Vox Media

2022-06-19 09:13:02 By : Ms. Cici Tang

“What we have here is a solution,” says founder

Austin-based startup Kasita’s micro, 352-square-foot prefabricatited modular apartments are, in all likelihood, the best thing to ever come out of a Texas dumpster.

Once upon a time, Kasita founder Jeff Wilson was dean at Austin’s Huston-Tillotson University, where he made headlines in 2014 for his sustainable living experiment living inside a 33-square-foot modified dumpster for one year.

“It was an experiment in being part of the one percent—as in, one percent the size of the average American home,” Wilson tells Curbed SF.

Although this sounds like a stunt, the experiment did yield tangible results, sending Wilson away with the nickname “Professor Dumpster” and with ambitions to design and market the ultimate sustainable tiny apartment.

“We could end up with a house under $10,000 that could be placed anywhere in the world,” he speculated in comments to The Atlantic in 2014.

The modular home that Wilson parked in San Francisco’s Mission Bay last Friday, in a bid to attract the curious eyes of potential San Francisco buyers and builders, is not so modest: Kasita’s pre-made apartments start at $89,000 for a studio unit that variously measures between 352 and 370 square feet, depending on the method used.

So, why would Wilson leave the relative comfort and security of academia in favor of what he calls “the least secure position in the world” as head of a startup?

“Largely because the whole situation was fucked,” he tells Curbed SF.

By “the whole situation” he means the housing crisis.

“Something had to be done about it,” Wilson continues. “We’re dealing with a real problem here, not just making an app for something that your mom used to do for you like a lot of these companies.”

Kasita began selling homes in 2017. Benji Miller, director of operations, estimates that they produce roughly one unit per week right now.
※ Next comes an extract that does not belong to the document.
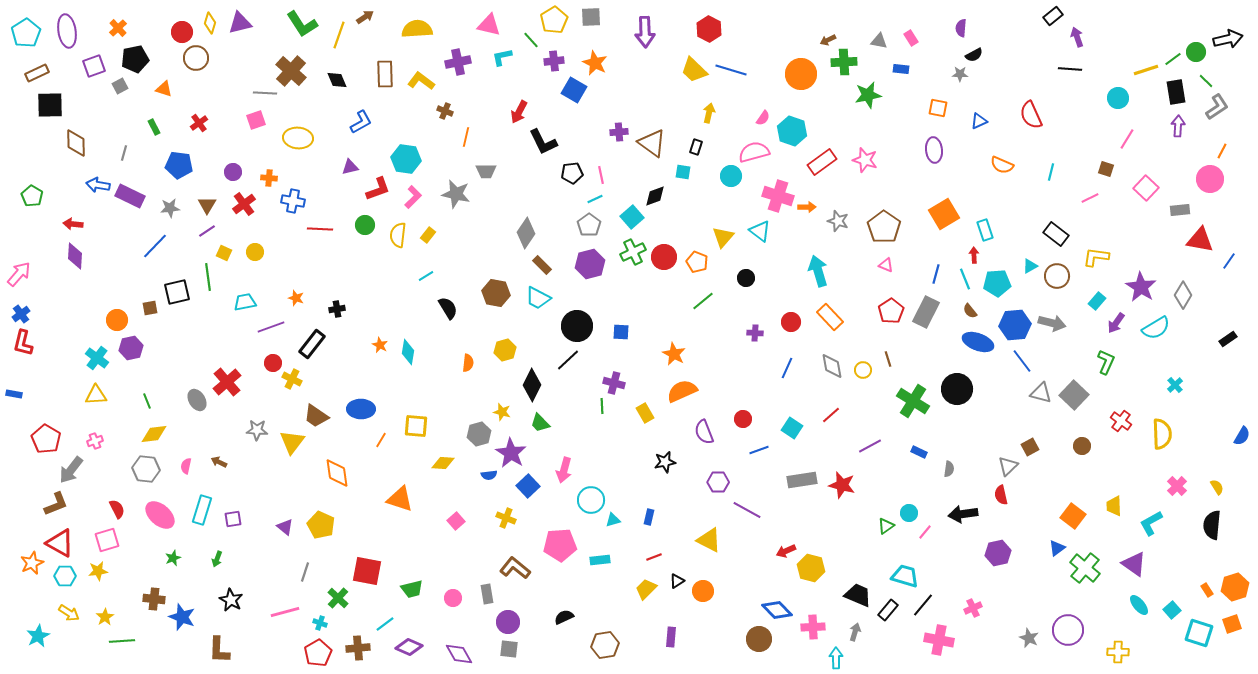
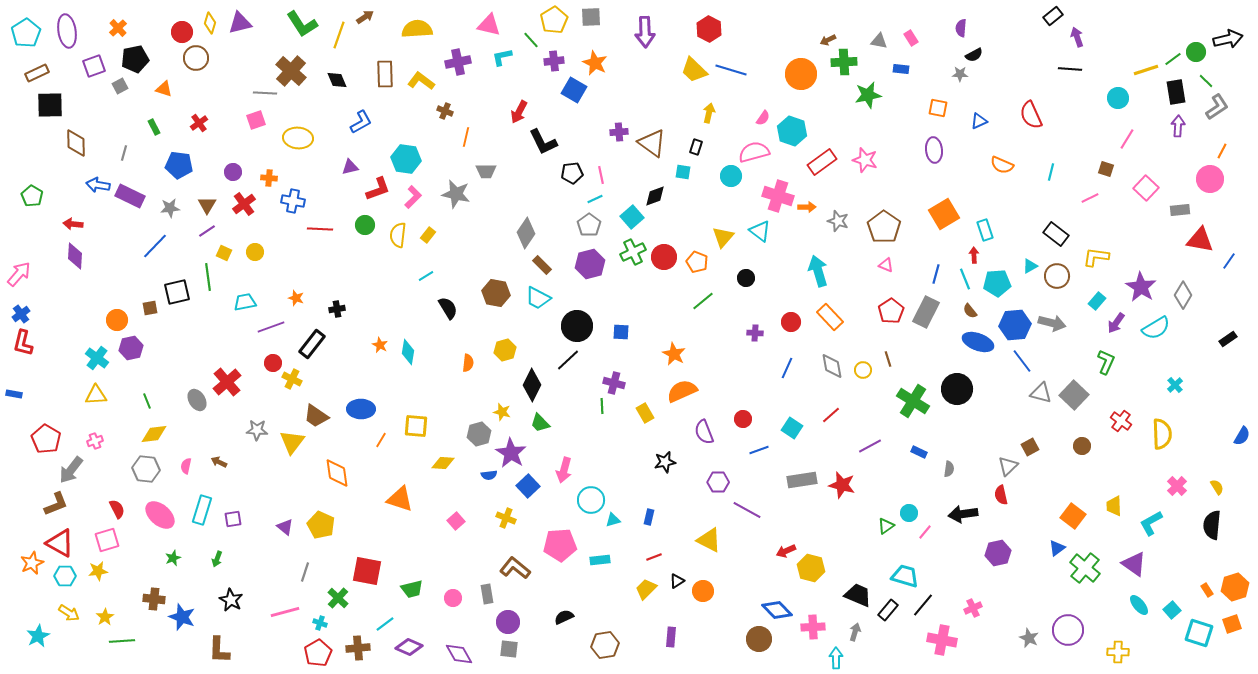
pink cross at (939, 640): moved 3 px right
He also says approximately half of the company’s backlog orders are California-based.

The Kasita concept is that a single unit can be plopped down to serve as a single home all on its own—probably as a backyard in-law or cottage, zoning permitted—or that developers may stack the modular homes into multi-family building designs.
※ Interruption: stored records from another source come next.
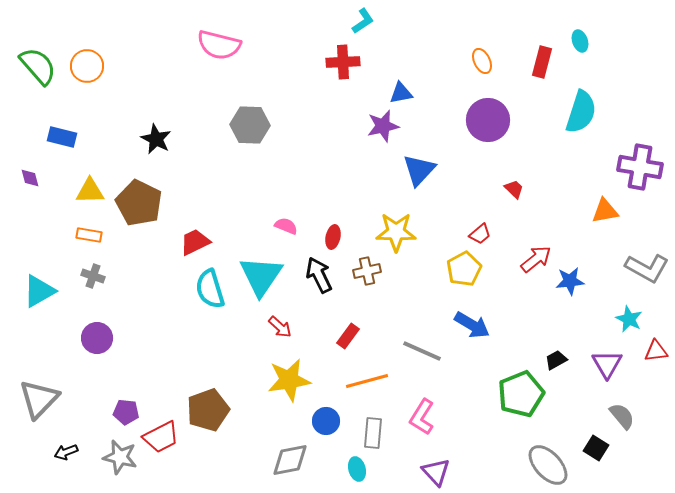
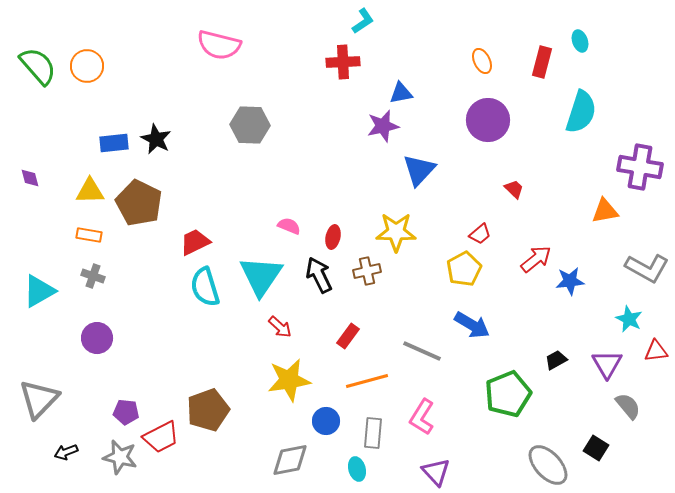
blue rectangle at (62, 137): moved 52 px right, 6 px down; rotated 20 degrees counterclockwise
pink semicircle at (286, 226): moved 3 px right
cyan semicircle at (210, 289): moved 5 px left, 2 px up
green pentagon at (521, 394): moved 13 px left
gray semicircle at (622, 416): moved 6 px right, 10 px up
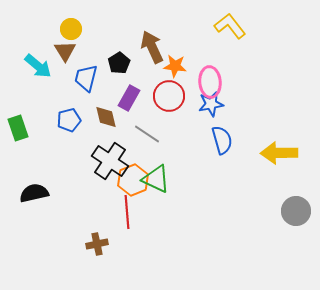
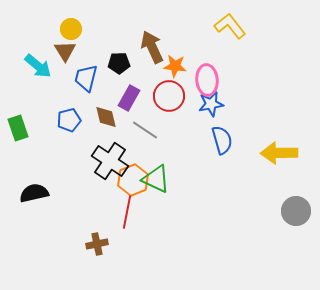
black pentagon: rotated 30 degrees clockwise
pink ellipse: moved 3 px left, 2 px up
gray line: moved 2 px left, 4 px up
red line: rotated 16 degrees clockwise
Miller says the company considers four- to five-story buildings ideal, noting that at around 75 square feet it starts to become more challenging and expensive to keep the structure sound. He estimates construction time at about half that of standard means.
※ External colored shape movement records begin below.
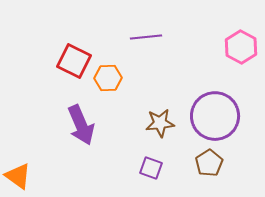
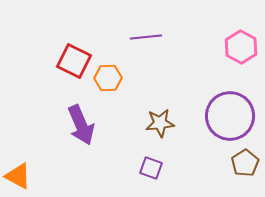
purple circle: moved 15 px right
brown pentagon: moved 36 px right
orange triangle: rotated 8 degrees counterclockwise
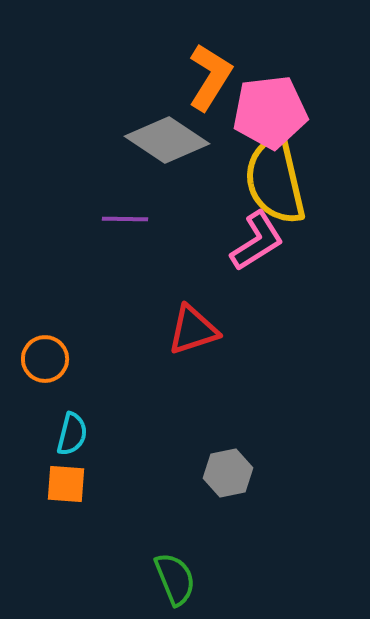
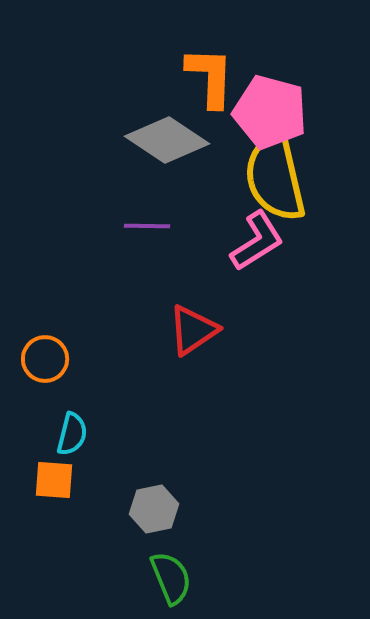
orange L-shape: rotated 30 degrees counterclockwise
pink pentagon: rotated 22 degrees clockwise
yellow semicircle: moved 3 px up
purple line: moved 22 px right, 7 px down
red triangle: rotated 16 degrees counterclockwise
gray hexagon: moved 74 px left, 36 px down
orange square: moved 12 px left, 4 px up
green semicircle: moved 4 px left, 1 px up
As for the tiny apartment interiors, a Kasita home is essentially a portable showcase of modern apartment aesthetics, with the modular, encased quality of the unit giving the impression that NASA is getting ready to fire contemporary design trends into space.

Each home is also wired so that Alexa or a similar home assistant can operate the lights and appliance with a single command.

But the real pitch is the efficiency of the layout, which turns the claustrophobic-sounding 350-plus-foot specs into something that seems larger and more humane through its tall 11-foot ceilings, large projecting windows, and elevated spaces that break up the boxiness of the design while also providing underneath storage.

Although it’s healthy to be skeptical of micro-home entrepreneurs who come to town with promises about how it’s “really not so small once you’re inside,” the truth is the interior of a Kasita really is surprisingly comfortable relative to the capsule-like exterior.

“We had 25 people in here this morning and it didn’t even feel uncomfortable,” Wilson bragged on a Mission Bay tour of the micro-unit.

Even the bathroom can accommodate four standing people simultaneously—should it need to, for whatever reason.

Prefab homes seem like an attractive idea for housing-starved Bay Area metros. But more often than not, cities fail to actually bite when the offer is made. In 2015, CityLab pooh-pooed Kasita as “a solution search of a problem.”

But more sympathetic outlets like Forbes hailed the homes as an answer to the “mobility-starved void in the dead center of one of the largest segments of the U.S. economy.” And Wilson remains confident that the Bay Area will turn up for Kasitas in the near future, as both technology and growing necessity develop.